=== Given information ===
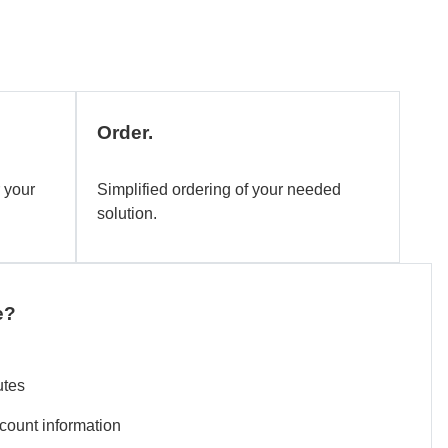
Order.
 your
Simplified ordering of your needed
solution.
e?
utes
count information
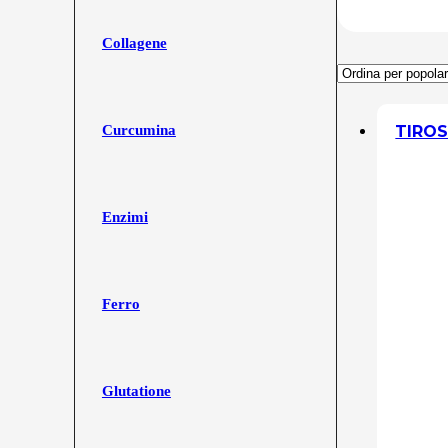
Collagene
TIROS
Curcumina
Enzimi
Ferro
Glutatione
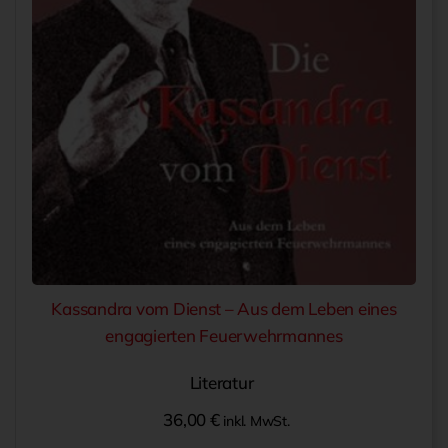
Kassandra vom Dienst – Aus dem Leben eines
engagierten Feuerwehrmannes
Literatur
36,00
€
inkl. MwSt.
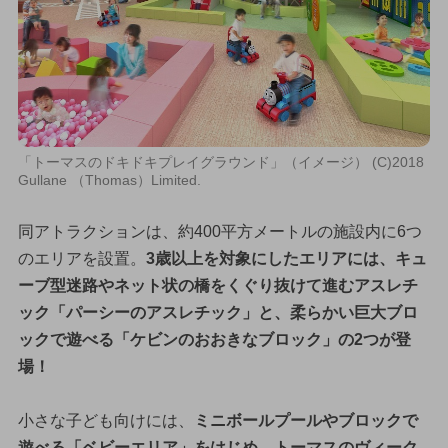
「トーマスのドキドキプレイグラウンド」（イメージ） (C)2018
Gullane （Thomas）Limited.
同アトラクションは、約400平方メートルの施設内に6つ
のエリアを設置。
3歳以上を対象にしたエリアには、キュ
ーブ型迷路やネット状の橋をくぐり抜けて進むアスレチ
ック「パーシーのアスレチック」と、柔らかい巨大ブロ
ックで遊べる「ケビンのおおきなブロック」の2つが登
場！
小さな子ども向けには、
ミニボールプールやブロックで
遊べる「ベビーエリア」をはじめ、トーマスのヴィーク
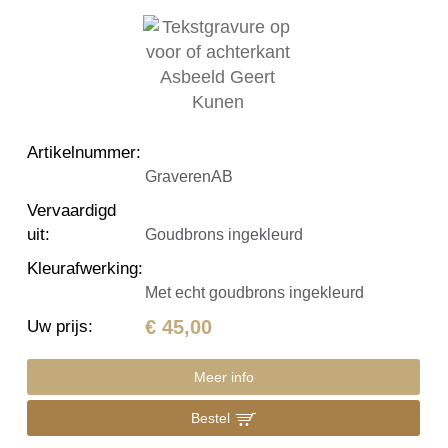
Artikelnummer
:
GraverenAB
Vervaardigd
uit
:
Goudbrons ingekleurd
Kleurafwerking
:
Met echt goudbrons ingekleurd
€ 45,00
Uw prijs
:
Meer info
Bestel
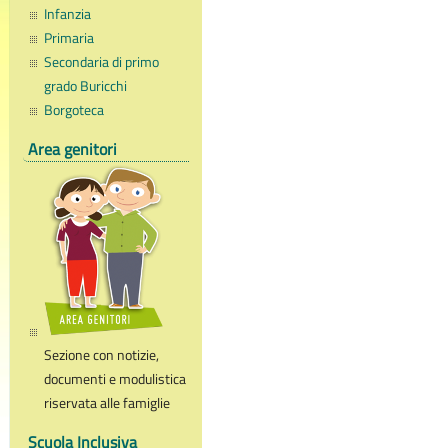
Infanzia
Primaria
Secondaria di primo
grado Buricchi
Borgoteca
Area genitori
Sezione con notizie,
documenti e modulistica
riservata alle famiglie
Scuola Inclusiva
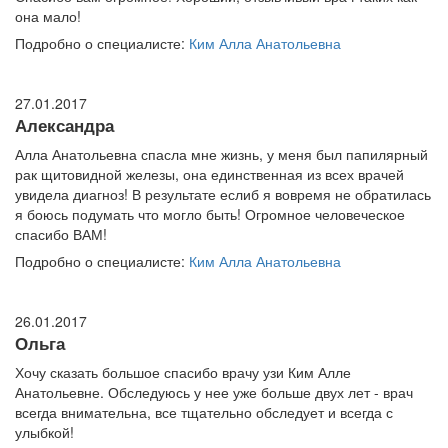
она мало!
Подробно о специалисте:
Ким Алла Анатольевна
27.01.2017
Александра
Алла Анатольевна спасла мне жизнь, у меня был папилярный
рак щитовидной железы, она единственная из всех врачей
увидела диагноз! В результате еслиб я вовремя не обратилась
я боюсь подумать что могло быть! Огромное человеческое
спасибо ВАМ!
Подробно о специалисте:
Ким Алла Анатольевна
26.01.2017
Ольга
Хочу сказать большое спасибо врачу узи Ким Алле
Анатольевне. Обследуюсь у нее уже больше двух лет - врач
всегда внимательна, все тщательно обследует и всегда с
улыбкой!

=== Task prompt ===
All lines with the word "ingekleurd" should be copied from the material above.

=== Answer box ===
Goudbrons ingekleurd
Met echt goudbrons ingekleurd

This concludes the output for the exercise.